Information that terrorist are creating explosives to look like cell phones has prompted this new rule. The reason the TSA wants you to turn on your cell phone is to make sure it is not just hollowed out and filled with plastic explosives.

This rule is not only for cell phones, but tablets and laptops too. If you cannot turn on your electronic device it will be confiscated, except for British Airways who will force you to book a later flight.

With the amount of personal information that people store in their cell phones today, it might be easier on most to give up their flight, rather than their cell phone. If your cell phone happens to run out of a charge before getting in the boarding line for your flight, you are out of luck.

Both Great Britain and France are enforcing the new TSA rule at their airports.
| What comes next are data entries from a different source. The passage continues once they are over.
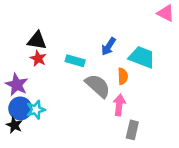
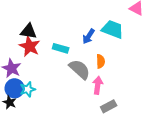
cyan trapezoid: (142, 57) -> (113, 29), moved
red star: (38, 58) -> (30, 46), size x1.5
gray rectangle: (132, 130) -> (109, 106), turned 49

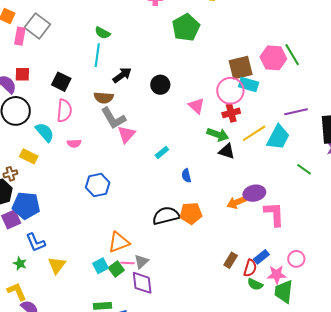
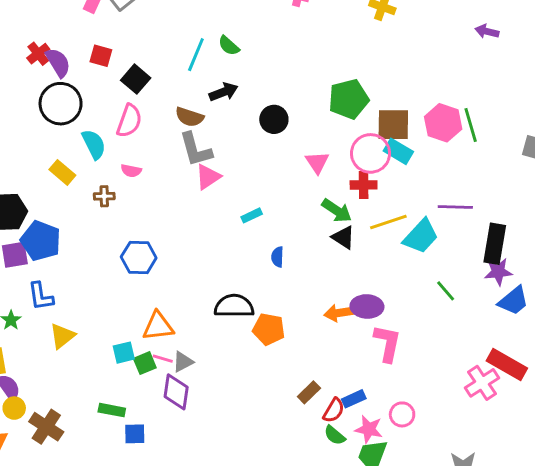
green pentagon: (186, 27) -> (349, 99), moved
green semicircle: (103, 33) -> (229, 46), moved
red square: (22, 74) -> (101, 56), moved
brown cross: (10, 174) -> (104, 196), moved
blue hexagon: (98, 185) -> (139, 257), moved
orange pentagon: (191, 213) -> (269, 329), moved

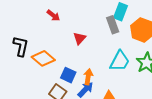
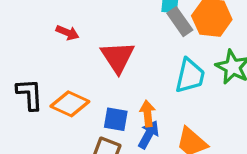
gray rectangle: (113, 25) -> (180, 22), moved
red triangle: (79, 38) -> (118, 57), size x1.6

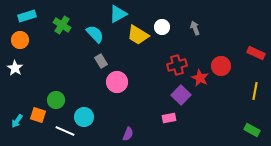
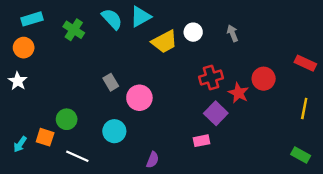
cyan semicircle: (95, 34) -> (112, 19), moved
yellow trapezoid: (138, 35) -> (164, 42), turned -60
gray rectangle: (101, 61) -> (111, 82), moved
cyan circle: (84, 117) -> (114, 131), moved

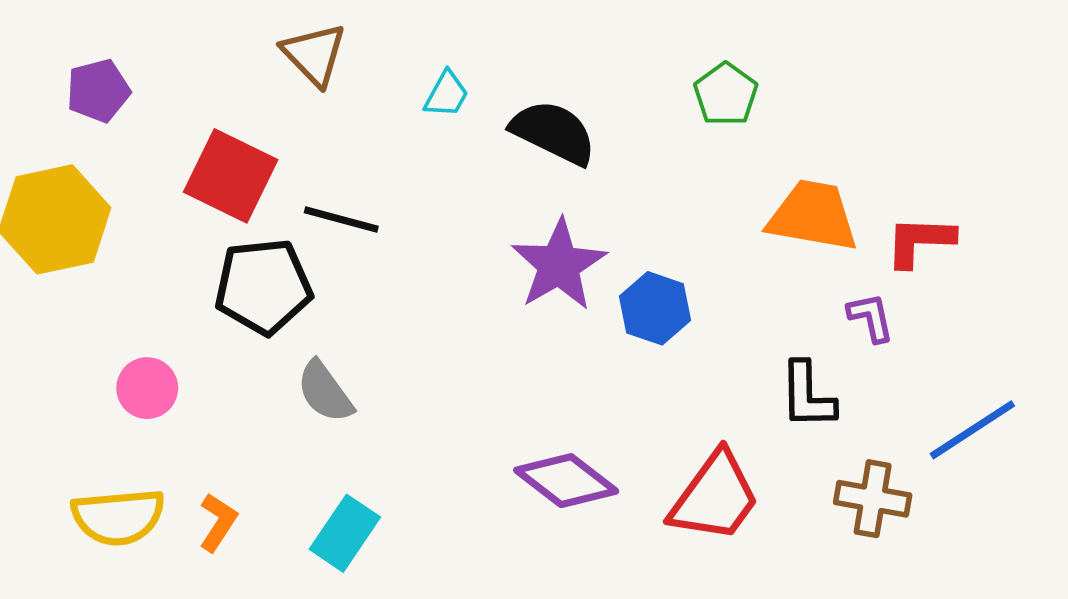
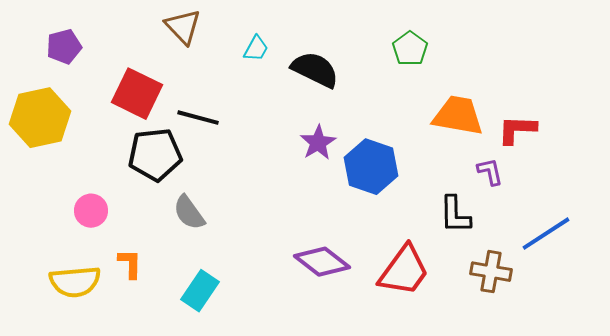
purple star: (559, 265) -> (318, 143), size x0.7
blue hexagon: (655, 308) -> (371, 167), size x1.4
orange L-shape: (218, 522) -> (130, 264), moved, turned -32

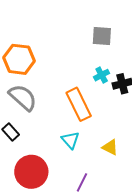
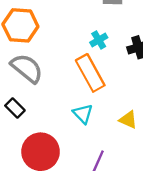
cyan cross: (102, 75) -> (99, 40), moved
This rule will be enforced for all international flights coming to the U.S. from the different countries worldwide.

According to NPR News, the U.S. did not say what airports they are particularly concerned about, but the cell phone and electronic device rule is in place for all incoming international U.S. flights. Along with France and Great Britain, Germany has also announced that its airports will also adopt this rule when boarding a flight in their country that is U.S. bound.

Headaches for passengers are already predicted if they are on a long lay-over between flights and they don’t have any way to charge their cell phones between flights. Virgin Atlantic warned that passengers cannot travel with unpowered devices, but they did not say if they plan to have the passenger rebook their flight or if they will confiscate the device.

The U.S. government asked airports handling U.S. bound flights to tighten their security around electronic devices that will not power up. This was in response to information that al-Qaeda-linked terrorist groups may conceal a bomb in a fake smartphone or laptop. The information was credible enough to prompt these bans around the globe for incoming U.S. flights.